(Excerpted records Opens)
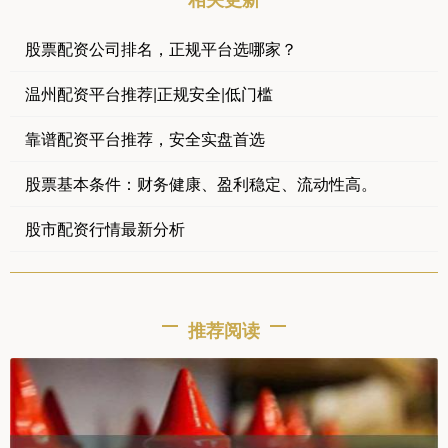
股票配资公司排名，正规平台选哪家？
温州配资平台推荐|正规安全|低门槛
靠谱配资平台推荐，安全实盘首选
股票基本条件：财务健康、盈利稳定、流动性高。
股市配资行情最新分析
推荐阅读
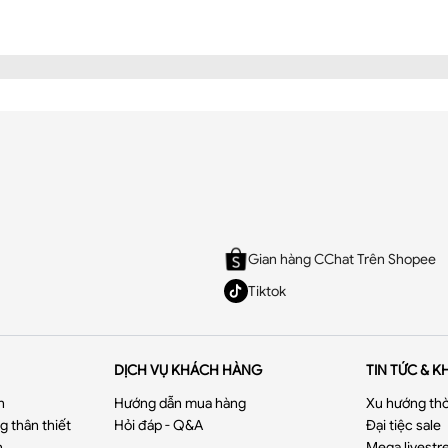
Gian hàng CChat Trên Shopee
Tiktok
DỊCH VỤ KHÁCH HÀNG
TIN TỨC & K
n
Hướng dẫn mua hàng
Xu hướng thờ
 thân thiết
Hỏi đáp - Q&A
Đại tiệc sale
n
Mega livestr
(Excerpted records Closes)
__What is needed__: Transcribe all of the records above character for character. Exclude the pictures.

__Answer to the problem__:
股票配资公司排名，正规平台选哪家？
温州配资平台推荐|正规安全|低门槛
靠谱配资平台推荐，安全实盘首选
股票基本条件：财务健康、盈利稳定、流动性高。
股市配资行情最新分析
推荐阅读
Gian hàng CChat Trên Shopee
Tiktok
DỊCH VỤ KHÁCH HÀNG
TIN TỨC & K
n
Hướng dẫn mua hàng
Xu hướng thờ
 thân thiết
Hỏi đáp - Q&A
Đại tiệc sale
n
Mega livestr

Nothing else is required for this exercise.